Giving Compass' Take:

• Beth Hawkins reports that San Antonio is working to improve educational opportunities for low-income students by embracing in-district charter schools. 

• What are the advantages of the in-district charter school model? 

• Learn more about district-run autonomous schools


Over the summer, Families Empowered, a nonprofit group that helps Texas families navigate their school choice options, revealed an eye-popping number. For the 2017-18 school year, San Antonio families submitted nearly 40,000 applications to the city’s three largest charter school networks: Great Hearts Texas, KIPP San Antonio (now KIPP Texas), and IDEA Public Schools.

Six years ago, those networks combined enrolled some 800 San Antonio students, according to Choose to Succeed, a group working to attract charter schools to the city. Today, the organization puts the number of students in schools it supports at 16,600. The goal is 60,000 by 2026.

With 1.5 million residents, San Antonio is already the seventh-largest city in the country and is estimated to grow by a million more people in the next 10 years, says Choose to Succeed CEO Christopher “Chip” Haass.
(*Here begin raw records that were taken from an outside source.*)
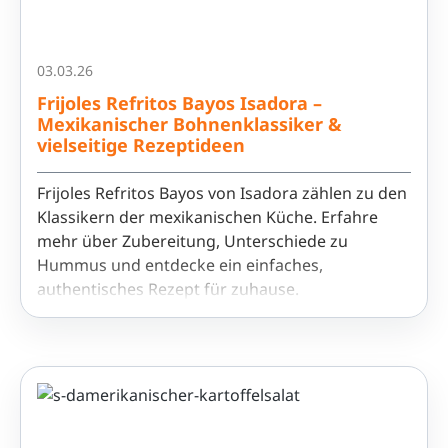
03.03.26
Frijoles Refritos Bayos Isadora –
Mexikanischer Bohnenklassiker &
vielseitige Rezeptideen
Frijoles Refritos Bayos von Isadora zählen zu den
Klassikern der mexikanischen Küche. Erfahre
mehr über Zubereitung, Unterschiede zu
Hummus und entdecke ein einfaches,
authentisches Rezept für zuhause.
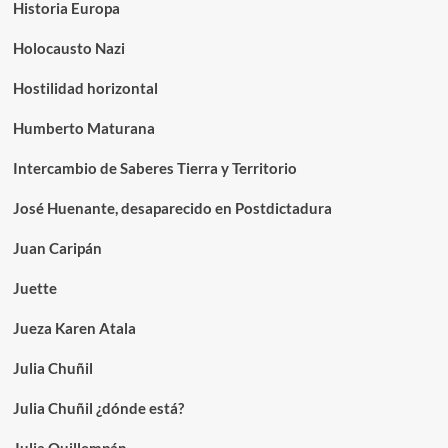
Historia Europa
Holocausto Nazi
Hostilidad horizontal
Humberto Maturana
Intercambio de Saberes Tierra y Territorio
José Huenante, desaparecido en Postdictadura
Juan Caripán
Juette
Jueza Karen Atala
Julia Chuñil
Julia Chuñil ¿dónde está?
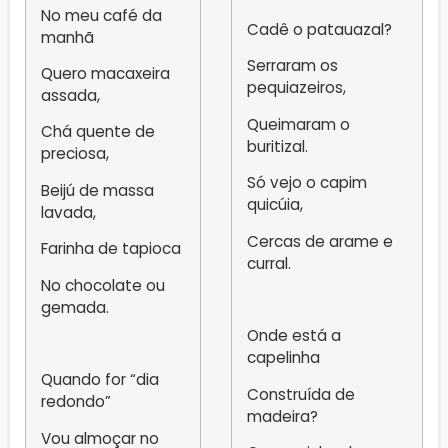
No meu café da
Cadê o patauazal?
manhã
Serraram os
Quero macaxeira
pequiazeiros,
assada,
Queimaram o
Chá quente de
buritizal.
preciosa,
Só vejo o capim
Beijú de massa
quicúia,
lavada,
Cercas de arame e
Farinha de tapioca
curral.
No chocolate ou
gemada.
Onde está a
capelinha
Quando for “dia
Construída de
redondo”
madeira?
Vou almoçar no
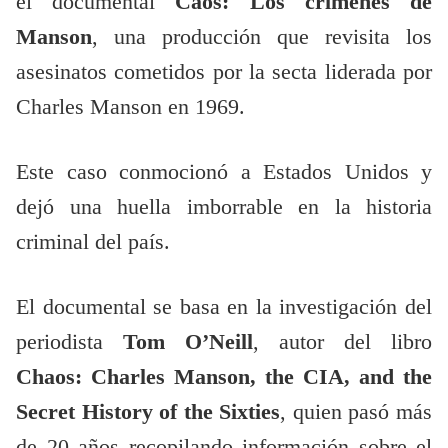
el documental
Caos: Los crímenes de
Manson
, una producción que revisita los
asesinatos cometidos por la secta liderada por
Charles Manson en 1969.
Este caso conmocionó a Estados Unidos y
dejó una huella imborrable en la historia
criminal del país.
El documental se basa en la investigación del
periodista
Tom O’Neill
, autor del libro
Chaos: Charles Manson, the CIA, and the
Secret History of the Sixties
, quien pasó más
de 20 años recopilando información sobre el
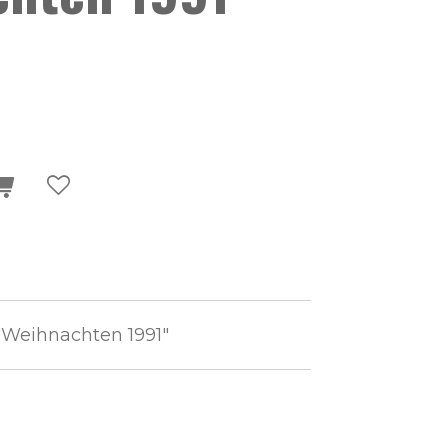
 "Weihnachten 1991"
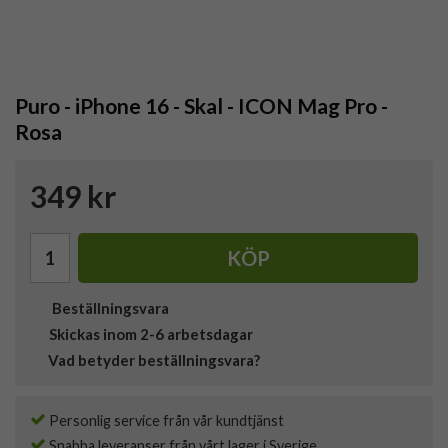
Puro - iPhone 16 - Skal - ICON Mag Pro -
Rosa
349 kr
KÖP
Beställningsvara
Skickas inom 2-6 arbetsdagar
Vad betyder beställningsvara?
Personlig service från vår kundtjänst
Snabba leveranser från vårt lager i Sverige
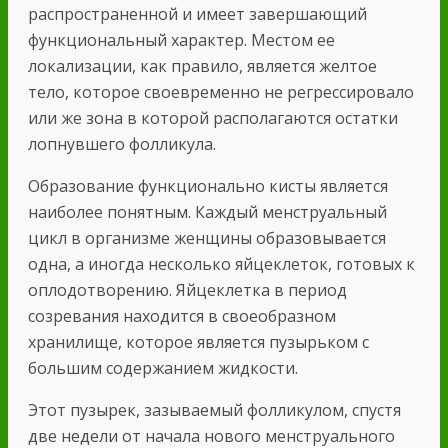
распространенной и имеет завершающий
функциональный характер. Местом ее
локализации, как правило, является желтое
тело, которое своевременно не регрессировало
или же зона в которой располагаются остатки
лопнувшего фолликула.
Образование функционально кисты является
наиболее понятным. Каждый менструальный
цикл в организме женщины образовывается
одна, а иногда несколько яйцеклеток, готовых к
оплодотворению. Яйцеклетка в период
созревания находится в своеобразном
хранилище, которое является пузырьком с
большим содержанием жидкости.
Этот пузырек, зазываемый фолликулом, спустя
две недели от начала нового менструального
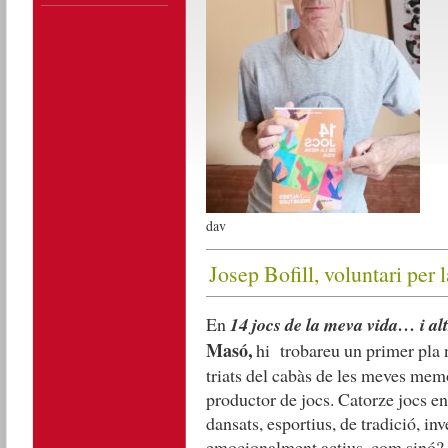
dav
Josep Bofill, voluntari per
En
14 jocs de la meva vida… i al
Masó,
hi trobareu un primer pla n
triats del cabàs de les meves memò
productor de jocs. Catorze jocs en
dansats, esportius, de tradició, inv
emocionalment actius, com sinó?, p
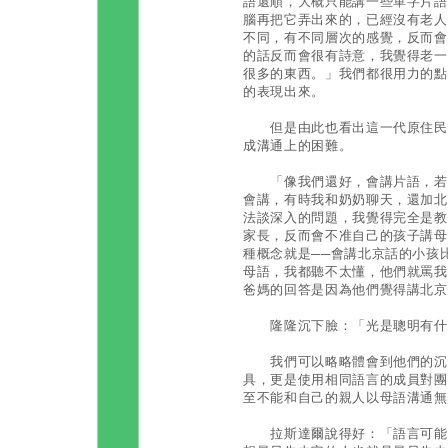
語還順，大概只能講一些單字片語
腦再把它弄出來的，已經沒有老人
不同，有不同層次的感覺，反而會
的話反而會很有詩意，我覺得老一
很多的東西。」我們都很用力的點
的表現出來。
但是由此也看出這一代原住民和
成溝通上的困難。
「像我們還好，會講片語，若是
會講，有時我和奶奶聊天，還加北
法談深入的問題，我覺得完全是教
家長，反而會不准自己的孩子講母
種概念就是──會講北京話的小孩
母語，我都聽不太懂，他們就罵我
爸媽的回答是因為他們覺得講北京
隆隆沉下臉：「光是聰明有什
我們可以略略體會到他們的沉重
具，更是使用相同語言的成員對團
至不能和自己的親人以母語溝通無
拉斯達爾說得好：「語言可能也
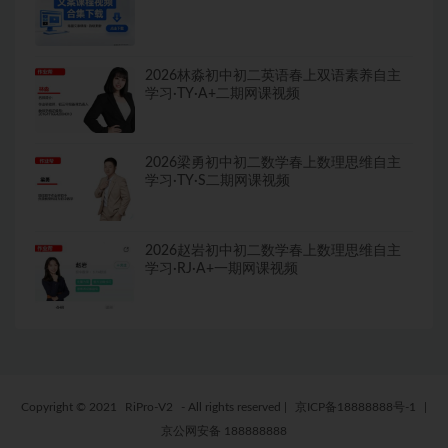
2026林淼初中初二英语春上双语素养自主
学习·TY·A+二期网课视频
2026梁勇初中初二数学春上数理思维自主
学习·TY·S二期网课视频
2026赵岩初中初二数学春上数理思维自主
学习·RJ·A+一期网课视频
Copyright © 2021
RiPro-V2
- All rights reserved
|
京ICP备18888888号-1
|
京公网安备 188888888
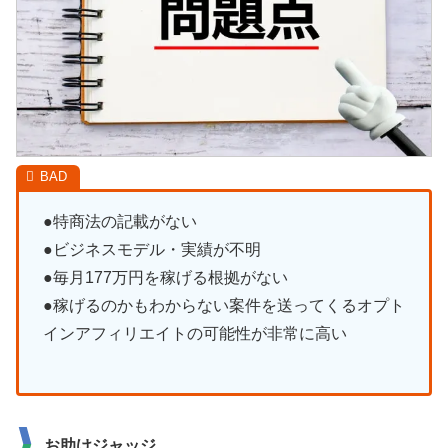
●特商法の記載がない
●ビジネスモデル・実績が不明
●毎月177万円を稼げる根拠がない
●稼げるのかもわからない案件を送ってくるオプト
インアフィリエイトの可能性が非常に高い
お助けジャッジ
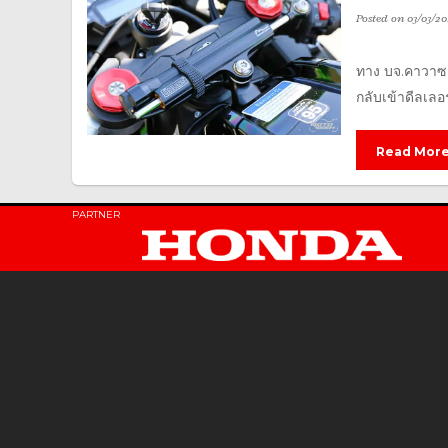
Posted on
03/03/20
ทาง บจ.คาวาซาก
กลับเข้าดีลเลอร
Read Mor
PARTNER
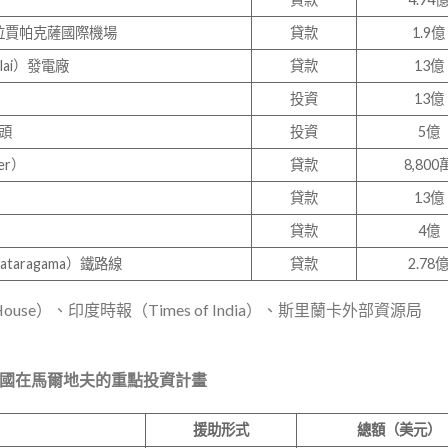
拉·拉賈帕克薩國際機場
貸款
1.9億
lai）發電廠
貸款
13億
投資
13億
頭
投資
5億
er）
貸款
8,800
貸款
13億
貸款
4億
taragama）鐵路線
貸款
2.78
use）、印度時報（Times of India）、斯里蘭卡外部資源局
中國在馬爾地夫的重點投資計畫
援助形式
總額（美元）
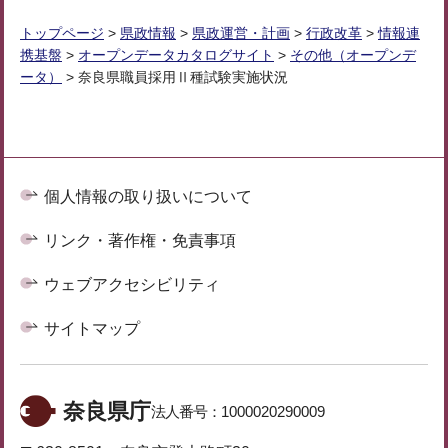
トップページ
>
県政情報
>
県政運営・計画
>
行政改革
>
情報連
携基盤
>
オープンデータカタログサイト
>
その他（オープンデ
ータ）
> 奈良県職員採用Ⅱ種試験実施状況
個人情報の取り扱いについて
リンク・著作権・免責事項
ウェブアクセシビリティ
サイトマップ
奈良県庁
法人番号：
1000020290009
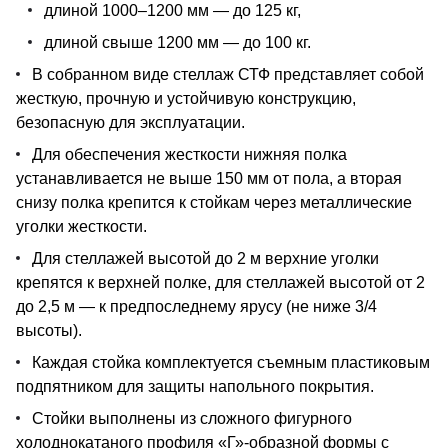
длиной 1000–1200 мм — до 125 кг,
длиной свыше 1200 мм — до 100 кг.
В собранном виде стеллаж СТФ представляет собой
жесткую, прочную и устойчивую конструкцию,
безопасную для эксплуатации.
Для обеспечения жесткости нижняя полка
устанавливается не выше 150 мм от пола, а вторая
снизу полка крепится к стойкам через металлические
уголки жесткости.
Для стеллажей высотой до 2 м верхние уголки
крепятся к верхней полке, для стеллажей высотой от 2
до 2,5 м — к предпоследнему ярусу (не ниже 3/4
высоты).
Каждая стойка комплектуется съемным пластиковым
подпятником для защиты напольного покрытия.
Стойки выполнены из сложного фигурного
холоднокатаного профиля «Г»-образной формы с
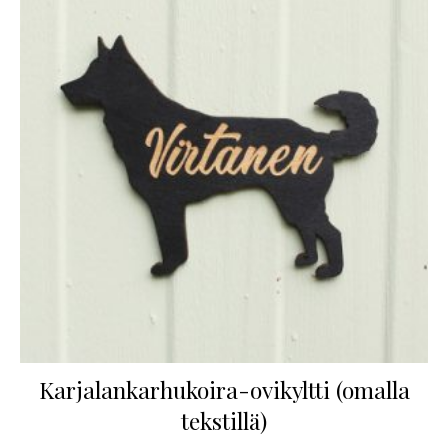
Karjalankarhukoira-ovikyltti (omalla
tekstillä)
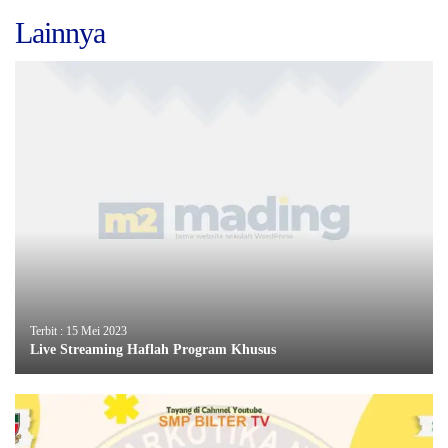
Lainnya
Terbit : 15 Mei 2023
Live Streaming Haflah Program Khusus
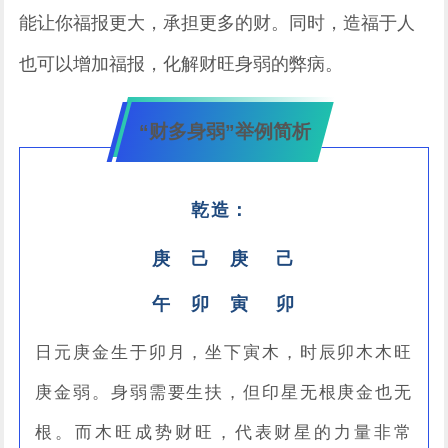
能让你福报更大，承担更多的财。同时，造福于人
也可以增加福报，化解财旺身弱的弊病。
“财多身弱”举例简析
乾造：
庚 己 庚 己
午 卯 寅 卯
日元庚金生于卯月，坐下寅木，时辰卯木木旺
庚金弱。身弱需要生扶，但印星无根庚金也无
根。而木旺成势财旺，代表财星的力量非常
Opinions about school choice notwithstanding, what these numbers add up to is a tidal wave of change aimed directly at one of the nation’s fastest-growing and yet most economically divided cities. An unconventional leader, San Antonio Independent School District Superintendent Pedro Martinez has responded by engaging his would-be competitors, creating in-district charter schools that are proving wildly popular, making sure the most impoverished kids are fairly represented in them, and asking everyone to push toward the same goal as the charter schools: making sure all students are college-bound.